A new MOD education campaign is warning Service personnel and civilian staff of the importance of guarding personal information when using social media channels.
With the campaign comes new MOD guidance for personnel using social media sites like Twitter, Facebook and YouTube, which warns users about the risks of releasing too much information about themselves or other operational details.
Called ‘Think Before You…’, the guidance will be incorporated into Phase 1 training, when applicants first join the Services, and into other mandated training materials for serving personnel.
The Chief of the Defence Staff’s Strategic Communications Officer, said:
Social media has enabled our personnel to stay in touch with their families and their friends no matter where they are in the world. We want our men and women to embrace the use of sites like Twitter, Facebook, LinkedIn and YouTube, but also want them to be aware of the risks that sharing too much information may pose. You don’t always know who else is watching in cyberspace.

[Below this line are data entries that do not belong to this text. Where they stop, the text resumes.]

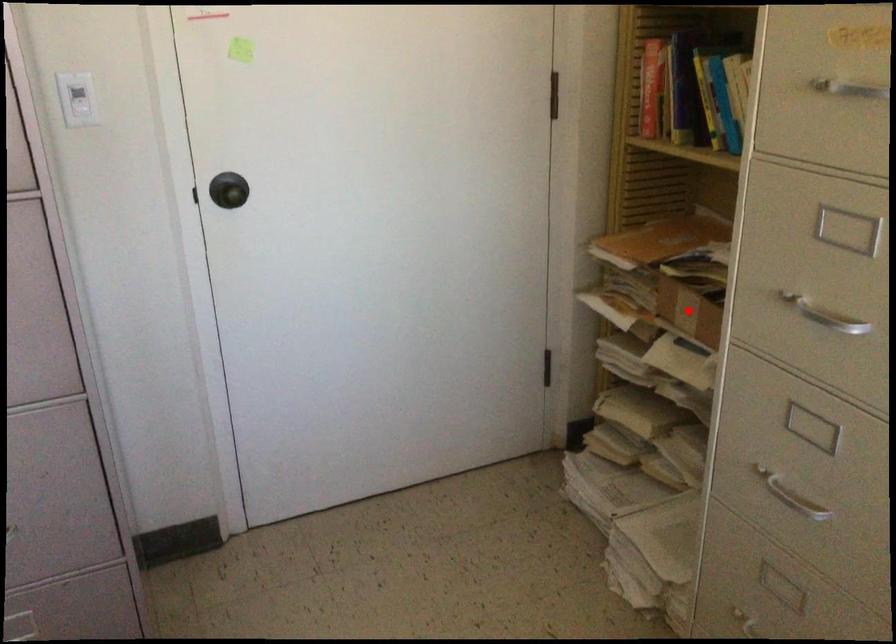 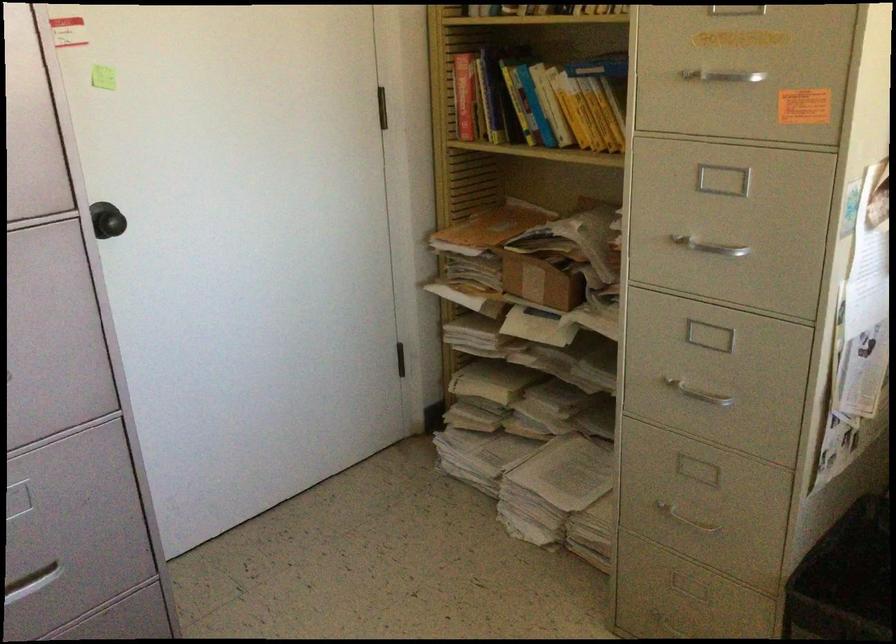 Question: I am providing you with two images of the same scene from different viewpoints. A red point is shown in image1. For the corresponding object point in image2, is it positioned nearer or farther from the camera?

Choices:
 (A) Nearer
 (B) Farther

Answer: (B) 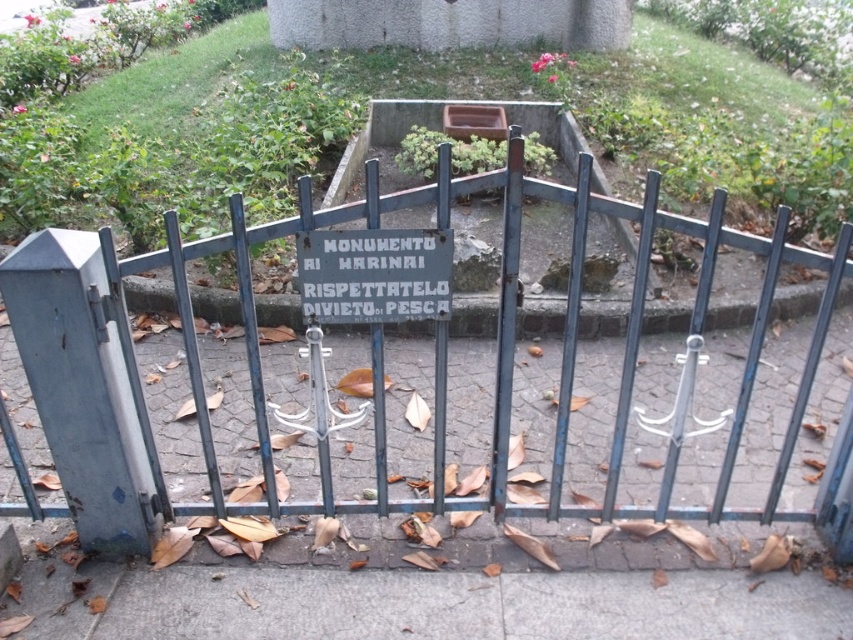 What is the 2D coordinate of the blue painted metal gate at center?

The blue painted metal gate at center is located at the 2D coordinate point of (434, 362).

What is the relationship between the size of the gray metallic gate at left and the white stone sign at center?

The gray metallic gate at left is larger in size compared to the white stone sign at center. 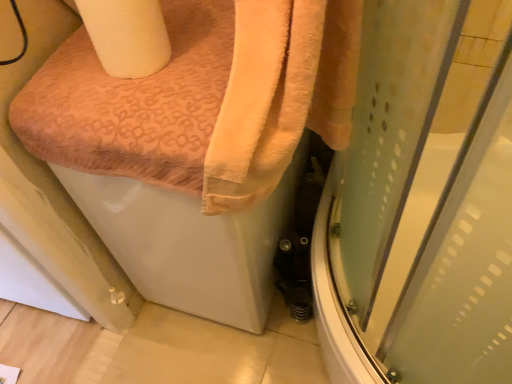 Find the location of `transparent plastic screen door at lower right`. transparent plastic screen door at lower right is located at coordinates (422, 202).

Where is `orange textured towel at upper left`? The width and height of the screenshot is (512, 384). orange textured towel at upper left is located at coordinates (227, 108).

In order to face orange textured towel at upper left, should I rotate leftwards or rightwards?

It's best to rotate left around 5.257 degrees.

Identify the location of transparent plastic screen door at lower right. (422, 202).

Is orange textured towel at upper left located within transparent plastic screen door at lower right?

No, orange textured towel at upper left is not a part of transparent plastic screen door at lower right.

Looking at this image, could you tell me if transparent plastic screen door at lower right is turned towards orange textured towel at upper left?

Yes, transparent plastic screen door at lower right is oriented towards orange textured towel at upper left.

You are a GUI agent. You are given a task and a screenshot of the screen. Output one action in this format:
    pyautogui.click(x=<x>, y=<y>)
    Task: Click on the screen door that is in front of the orange textured towel at upper left
    The image size is (512, 384).
    Given the screenshot: What is the action you would take?
    pyautogui.click(x=422, y=202)

Can you confirm if transparent plastic screen door at lower right is positioned to the left of orange textured towel at upper left?

No, transparent plastic screen door at lower right is not to the left of orange textured towel at upper left.

Is orange textured towel at upper left placed right next to white matte toilet paper at upper left?

No, orange textured towel at upper left is not making contact with white matte toilet paper at upper left.

From the image's perspective, is orange textured towel at upper left above white matte toilet paper at upper left?

No, from the image's perspective, orange textured towel at upper left is not on top of white matte toilet paper at upper left.

From a real-world perspective, between orange textured towel at upper left and white matte toilet paper at upper left, who is vertically higher?

white matte toilet paper at upper left, from a real-world perspective.

In terms of width, does white matte toilet paper at upper left look wider or thinner when compared to orange textured towel at upper left?

Considering their sizes, white matte toilet paper at upper left looks slimmer than orange textured towel at upper left.

Is the surface of white matte toilet paper at upper left in direct contact with orange textured towel at upper left?

No, white matte toilet paper at upper left is not next to orange textured towel at upper left.

The image size is (512, 384). I want to click on toilet paper above the orange textured towel at upper left (from a real-world perspective), so click(x=127, y=35).

Can you tell me how much white matte toilet paper at upper left and orange soft towel at upper left differ in facing direction?

They differ by 0.00109 degrees in their facing directions.

Would you say white matte toilet paper at upper left is a long distance from orange soft towel at upper left?

No, white matte toilet paper at upper left is not far from orange soft towel at upper left.

Could you tell me if white matte toilet paper at upper left is turned towards orange soft towel at upper left?

No.

Between white matte toilet paper at upper left and orange soft towel at upper left, which one has larger width?

orange soft towel at upper left.

Is orange soft towel at upper left facing towards transparent plastic screen door at lower right?

No, orange soft towel at upper left is not oriented towards transparent plastic screen door at lower right.

Based on the photo, from the image's perspective, which is above, orange soft towel at upper left or transparent plastic screen door at lower right?

orange soft towel at upper left is shown above in the image.

Locate an element on the screen. screen door in front of the orange soft towel at upper left is located at coordinates (422, 202).

Looking at their sizes, would you say orange soft towel at upper left is wider or thinner than orange textured towel at upper left?

Considering their sizes, orange soft towel at upper left looks slimmer than orange textured towel at upper left.

Is orange soft towel at upper left next to orange textured towel at upper left and touching it?

Yes, orange soft towel at upper left is with orange textured towel at upper left.

Is point (256, 8) less distant than point (205, 201)?

Yes, point (256, 8) is closer to viewer.

Measure the distance between orange soft towel at upper left and orange textured towel at upper left.

2.13 inches.

Which is more to the left, white matte toilet paper at upper left or transparent plastic screen door at lower right?

From the viewer's perspective, white matte toilet paper at upper left appears more on the left side.

In the scene shown: Between white matte toilet paper at upper left and transparent plastic screen door at lower right, which one has larger size?

Bigger between the two is transparent plastic screen door at lower right.

Is white matte toilet paper at upper left positioned with its back to transparent plastic screen door at lower right?

white matte toilet paper at upper left is not turned away from transparent plastic screen door at lower right.

Which object is wider, white matte toilet paper at upper left or transparent plastic screen door at lower right?

transparent plastic screen door at lower right is wider.

Locate an element on the screen. screen door on the right of the orange textured towel at upper left is located at coordinates (422, 202).

This screenshot has height=384, width=512. What are the coordinates of `towel below the white matte toilet paper at upper left (from the image's perspective)` in the screenshot? It's located at coord(227,108).

When comparing their distances from white matte toilet paper at upper left, does orange soft towel at upper left or transparent plastic screen door at lower right seem closer?

orange soft towel at upper left.

When comparing their distances from orange textured towel at upper left, does orange soft towel at upper left or transparent plastic screen door at lower right seem closer?

Among the two, orange soft towel at upper left is located nearer to orange textured towel at upper left.

Based on their spatial positions, is white matte toilet paper at upper left or orange soft towel at upper left further from transparent plastic screen door at lower right?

The MOD Headquarters has its own Facebook, YouTube and Twitter feeds and we see no reason to stop our personnel from tweeting or posting on their own walls. But the MOD has a responsibility to warn personnel of the risks they could be exposing themselves to, hence the launch of this new campaign.
‘Think Before You…’ is a reminder that personal and operational security should be a primary concern and that social media merely provides a different context where sensitive details can be found.
The Chief of the Defence Staff’s Strategic Communications Officer added:
We do not want to scare Service personnel, families and veterans and we certainly do not want them to stop using social media. We are not here to gag people because we acknowledge the ubiquity and significant benefits that social media offers to people and the MOD. I am a big fan of Facebook and Twitter and I use them on a regular basis. These channels are vital to communicating in a digital age.
Risks to Service personnel - and potentially their families - include posting details and locations of troop movements, operational events, locations and travel details of ships or aircraft, as well as people’s home addresses. If inadvertently released, information such as this could give the UK’s enemies the upper hand.